Yani Başakşehir, İstanbul belediyeciliği hikâyesinde bir ayrışma, bir sapmayı anlatmaktadır.

Başakşehir, 2014 senesinde ayrışır ve ‘İstanbul Başakşehir FK’ ismi ile kurumsallaşır. Nurettin Sözen’in “Usulsüz bir şekilde benim kurduğum takımın ismini değiştirdiler. Başakşehir, hiçbir yetkilinin imzası olmadan sadece pazarlama için ve tamamen ticari amaçlarla koparılmıştır. Kanunsuz bir şekilde futbol takımının koparılması, o takımı benim kurduğum gerçeğini değiştirmez” ifadeleri belediye bünyesinde gerçekleşen ‘futbol darbesinin’ kısa bir özetini ortaya çıkarmaktadır. 

Başakşehir’in kuruluş dinamikleri, 6 senelik periyot içerisindeki ilişkileri, kadrolaşmaları, sponsorları ve yaymaya çalıştığı ideoloji olarak nettir. Sponsor ise devletin bizzat kendisi ve yakın sermaye gruplarıdır.

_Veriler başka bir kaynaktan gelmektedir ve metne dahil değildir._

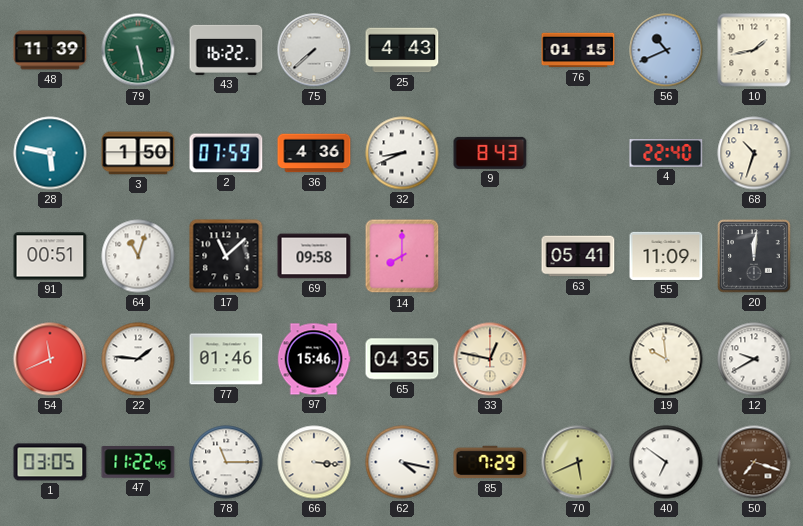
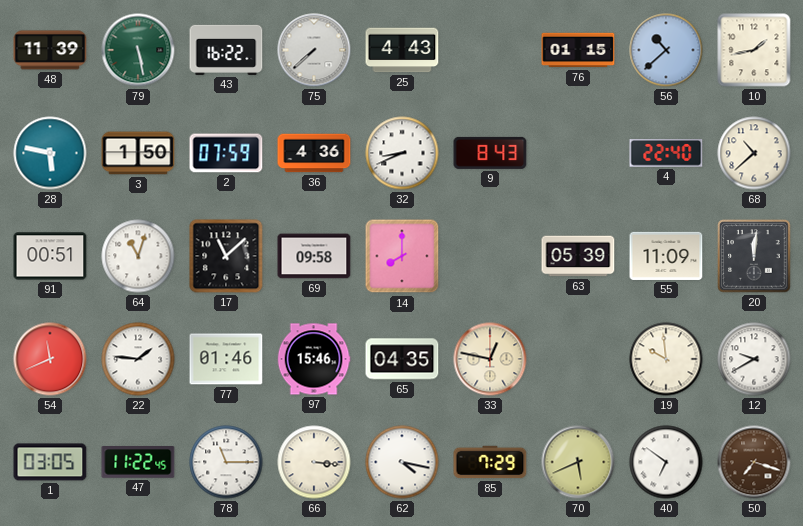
56: 10:41 -> 10:38
68: 10:33 -> 10:38
63: 05:41 -> 05:39
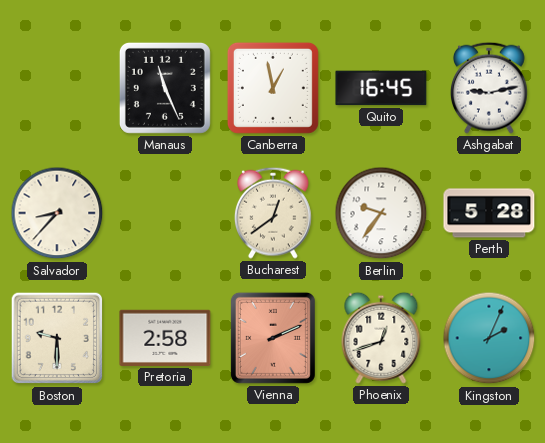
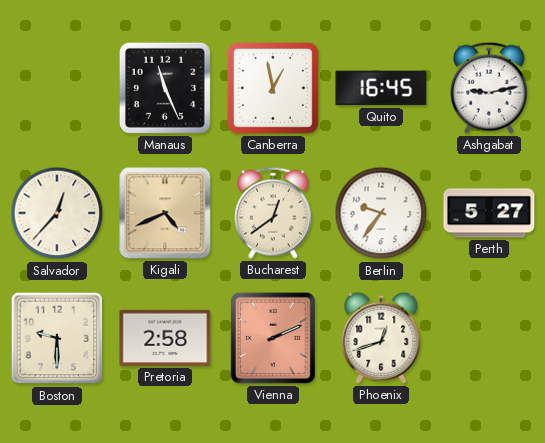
Salvador: 8:37 -> 12:37
Kigali: none -> 4:41
Perth: 5:28 -> 5:27
Kingston: 2:04 -> none
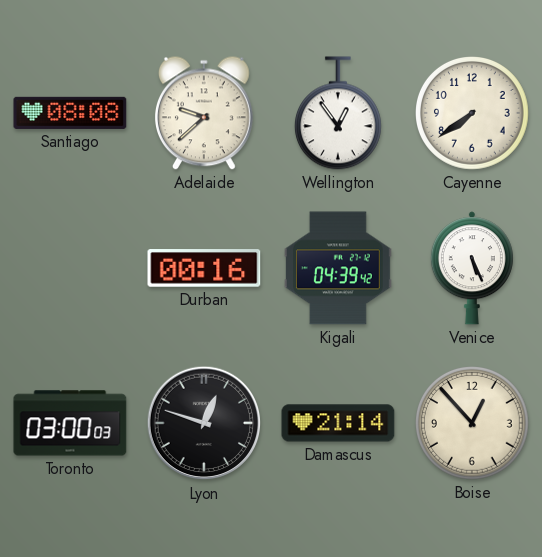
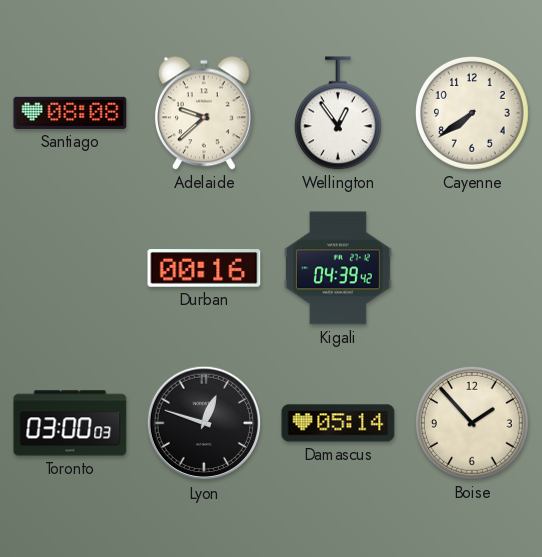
Venice: 5:26 -> none
Damascus: 21:14 -> 05:14
Boise: 12:53 -> 1:53
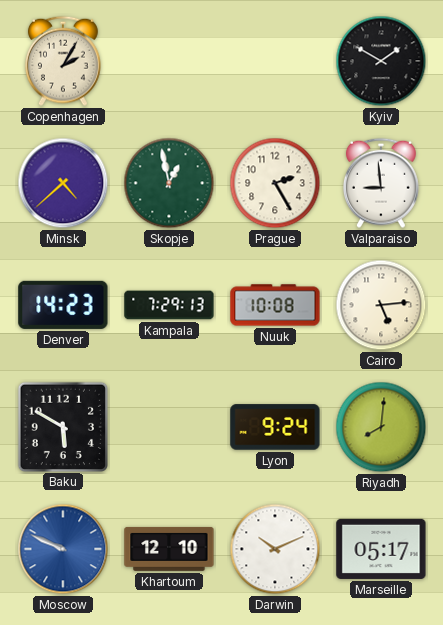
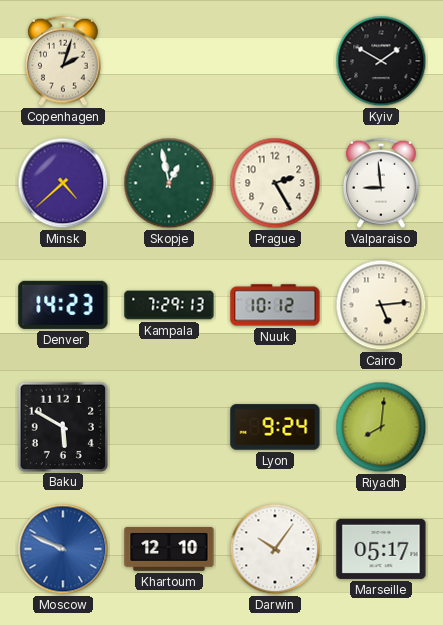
Copenhagen: 2:05 -> 2:03
Nuuk: 10:08 -> 10:12
Darwin: 10:11 -> 10:06
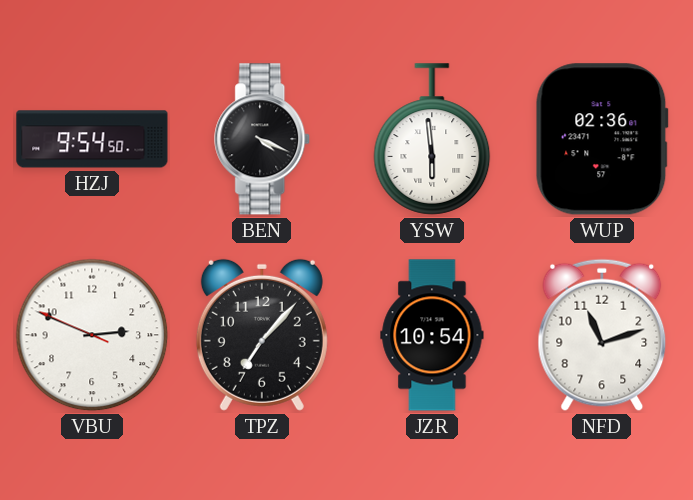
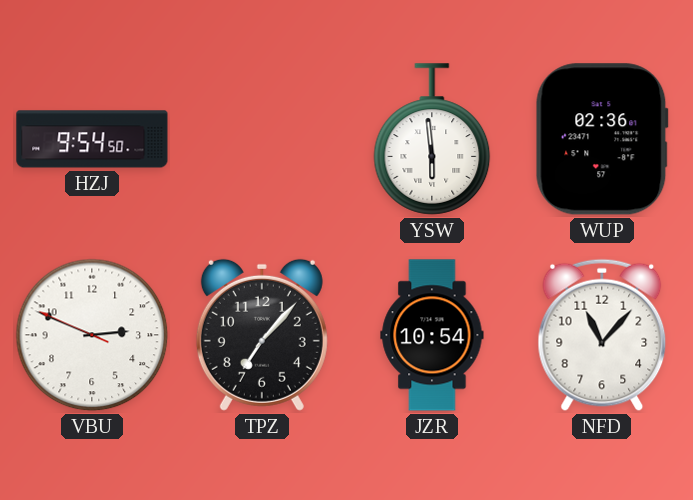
BEN: 4:19 -> none
NFD: 11:12 -> 11:07
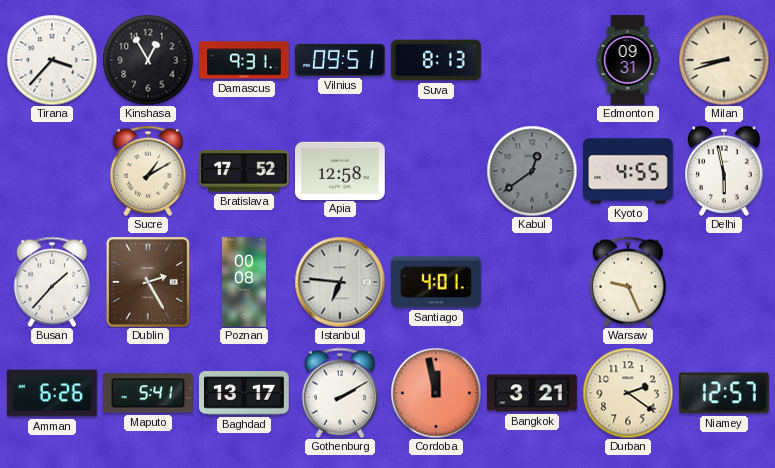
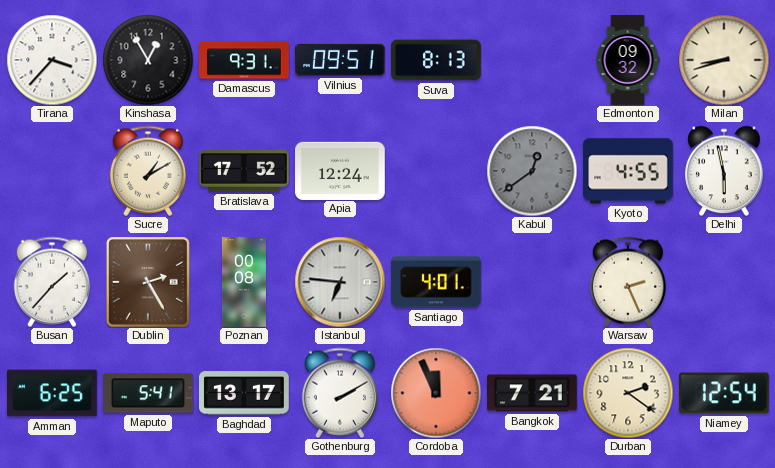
Edmonton: 09:31 -> 09:32
Apia: 12:58 -> 12:24
Warsaw: 9:26 -> 2:26
Amman: 6:26 -> 6:25
Cordoba: 11:58 -> 11:56
Bangkok: 3:21 -> 7:21
Niamey: 12:57 -> 12:54
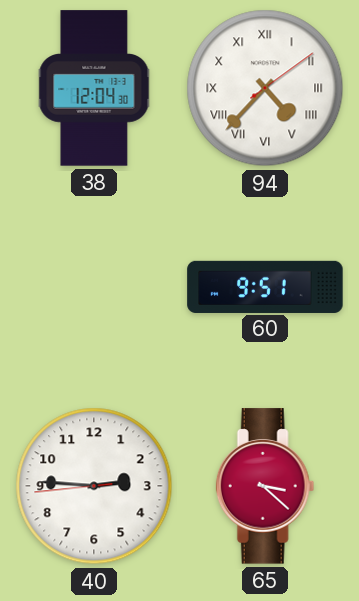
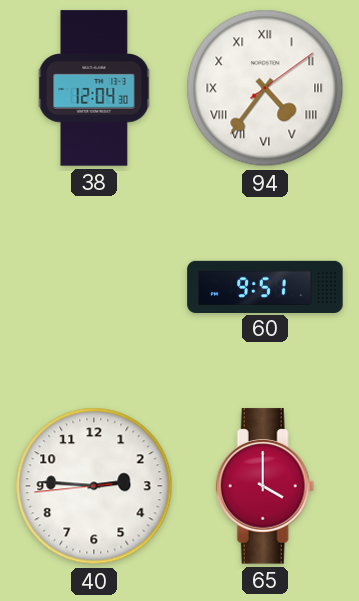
94: 4:37 -> 4:36
65: 3:22 -> 4:00
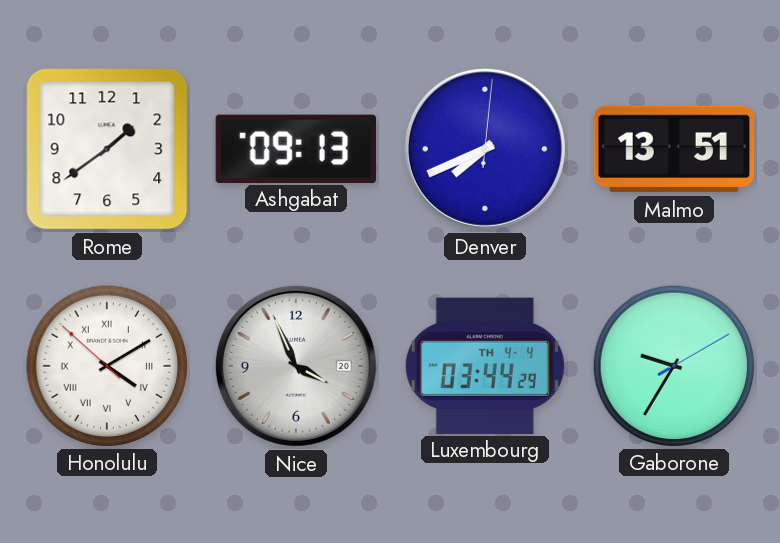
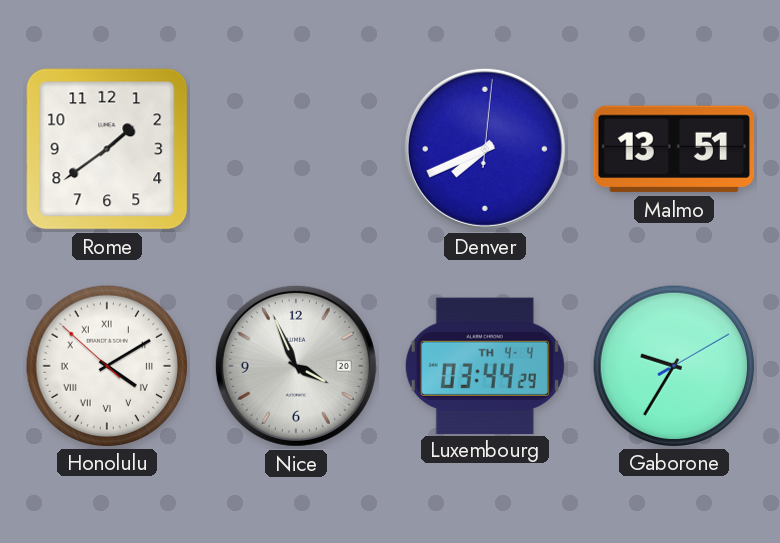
Ashgabat: 09:13 -> none
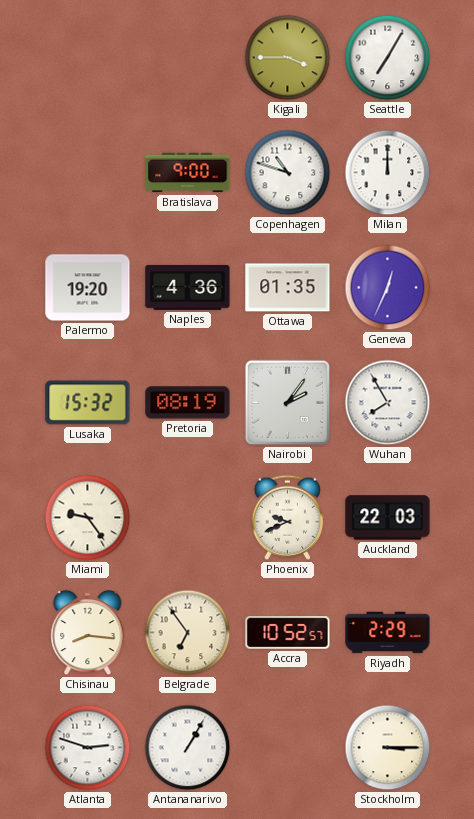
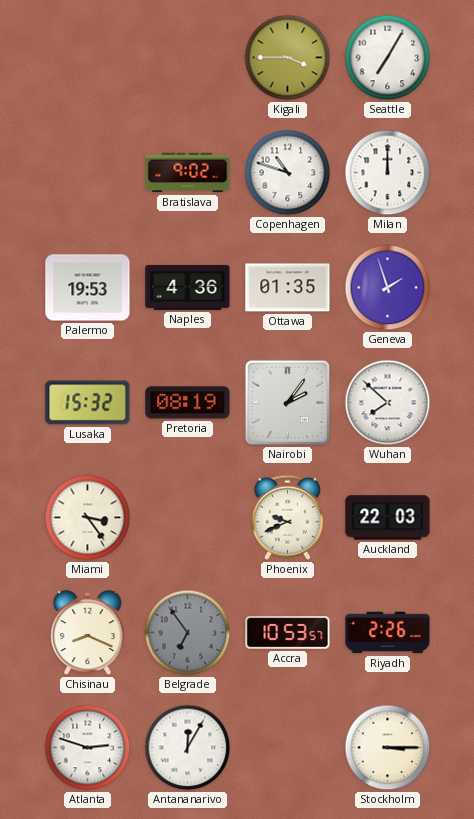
Bratislava: 9:00 -> 9:02
Palermo: 19:20 -> 19:53
Geneva: 12:34 -> 1:57
Wuhan: 7:55 -> 7:52
Miami: 9:24 -> 3:24
Chisinau: 8:16 -> 8:19
Belgrade dial: cream -> grey
Accra: 10:52 -> 10:53
Riyadh: 2:29 -> 2:26
Antananarivo: 1:05 -> 12:05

Değirmenin suyu ve belediye futbolunun seyir defteri

Ancak tüm bu sorunlara karşın ve bunların ötesinde Türkiye’de oynanan futbolun son dönemlerde daha da ‘parıldayan’ başat çıkmazlarından bir tanesi belediyecilik ve futbol arasında kurulan gayrimeşru bağ oldu. Belediyeciliğin futbola el attığı dönemlerden bugüne her ne hikmetse ‘siyaset üstü’ bir alan olarak algılanan futbolun belediyeler eli ile taşındığı kulvar gericiliğin, İslami kesim ve teamüllerinin futbol sahalarına adım atması olarak çoktandır somutlanmış durumda.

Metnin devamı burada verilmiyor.